WHAT IS BEING ASKED
Transcribe every entry below word for word, but skip the pictures.

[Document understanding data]
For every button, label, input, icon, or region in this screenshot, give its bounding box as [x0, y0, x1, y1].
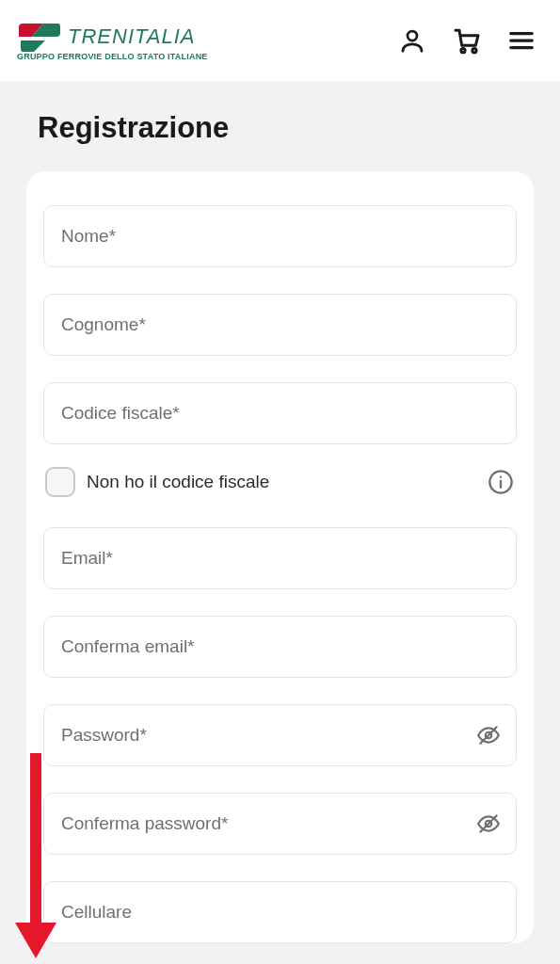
password-field[interactable]: [61, 725, 499, 746]
codice-fiscale-field[interactable]: [61, 403, 499, 424]
eye-off-icon[interactable]: [474, 810, 503, 838]
conferma-password-field[interactable]: [61, 813, 499, 834]
cognome-field[interactable]: [61, 314, 499, 335]
email-field-wrapper: [43, 527, 517, 589]
nome-field[interactable]: [61, 226, 499, 247]
brand-name: TRENITALIA: [68, 24, 196, 49]
svg-point-8: [500, 476, 502, 478]
brand-logo[interactable]: TRENITALIA GRUPPO FERROVIE DELLO STATO I…: [17, 20, 208, 61]
header: TRENITALIA GRUPPO FERROVIE DELLO STATO I…: [0, 0, 560, 81]
no-cf-row: Non ho il codice fiscale: [45, 467, 515, 497]
header-actions: [396, 24, 537, 56]
nome-field-wrapper: [43, 205, 517, 267]
conferma-email-field[interactable]: [61, 636, 499, 657]
codice-fiscale-field-wrapper: [43, 382, 517, 444]
no-cf-label: Non ho il codice fiscale: [87, 472, 269, 492]
password-field-wrapper: [43, 704, 517, 766]
cognome-field-wrapper: [43, 294, 517, 356]
registration-card: Non ho il codice fiscale: [26, 171, 534, 943]
eye-off-icon[interactable]: [474, 721, 503, 749]
page-title: Registrazione: [38, 111, 545, 145]
svg-point-1: [461, 49, 465, 53]
conferma-password-field-wrapper: [43, 793, 517, 855]
svg-point-2: [472, 49, 476, 53]
info-icon[interactable]: [487, 468, 515, 496]
page-body: Registrazione Non ho il codice fiscale: [0, 81, 560, 943]
cart-icon[interactable]: [451, 24, 483, 56]
menu-icon[interactable]: [505, 24, 537, 56]
svg-point-0: [408, 31, 417, 40]
email-field[interactable]: [61, 548, 499, 569]
cellulare-field-wrapper: [43, 881, 517, 943]
account-icon[interactable]: [396, 24, 428, 56]
cellulare-field[interactable]: [61, 902, 499, 923]
logo-mark-icon: [17, 20, 62, 54]
no-cf-checkbox[interactable]: [45, 467, 75, 497]
conferma-email-field-wrapper: [43, 616, 517, 678]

PROBLEM SOLUTION
For every button, label, input, icon, or region in this screenshot, give its bounding box as [x0, y0, x1, y1].
password-field[interactable]: [61, 725, 499, 746]
codice-fiscale-field[interactable]: [61, 403, 499, 424]
eye-off-icon[interactable]: [474, 810, 503, 838]
conferma-password-field[interactable]: [61, 813, 499, 834]
cognome-field[interactable]: [61, 314, 499, 335]
email-field-wrapper: [43, 527, 517, 589]
nome-field[interactable]: [61, 226, 499, 247]
brand-name: TRENITALIA: [68, 24, 196, 49]
svg-point-8: [500, 476, 502, 478]
brand-logo[interactable]: TRENITALIA GRUPPO FERROVIE DELLO STATO I…: [17, 20, 208, 61]
header: TRENITALIA GRUPPO FERROVIE DELLO STATO I…: [0, 0, 560, 81]
no-cf-row: Non ho il codice fiscale: [45, 467, 515, 497]
header-actions: [396, 24, 537, 56]
nome-field-wrapper: [43, 205, 517, 267]
conferma-email-field[interactable]: [61, 636, 499, 657]
codice-fiscale-field-wrapper: [43, 382, 517, 444]
no-cf-label: Non ho il codice fiscale: [87, 472, 269, 492]
password-field-wrapper: [43, 704, 517, 766]
cognome-field-wrapper: [43, 294, 517, 356]
registration-card: Non ho il codice fiscale: [26, 171, 534, 943]
eye-off-icon[interactable]: [474, 721, 503, 749]
page-title: Registrazione: [38, 111, 545, 145]
svg-point-1: [461, 49, 465, 53]
conferma-password-field-wrapper: [43, 793, 517, 855]
svg-point-2: [472, 49, 476, 53]
info-icon[interactable]: [487, 468, 515, 496]
page-body: Registrazione Non ho il codice fiscale: [0, 81, 560, 943]
cart-icon[interactable]: [451, 24, 483, 56]
menu-icon[interactable]: [505, 24, 537, 56]
svg-point-0: [408, 31, 417, 40]
email-field[interactable]: [61, 548, 499, 569]
cellulare-field-wrapper: [43, 881, 517, 943]
account-icon[interactable]: [396, 24, 428, 56]
cellulare-field[interactable]: [61, 902, 499, 923]
logo-mark-icon: [17, 20, 62, 54]
no-cf-checkbox[interactable]: [45, 467, 75, 497]
conferma-email-field-wrapper: [43, 616, 517, 678]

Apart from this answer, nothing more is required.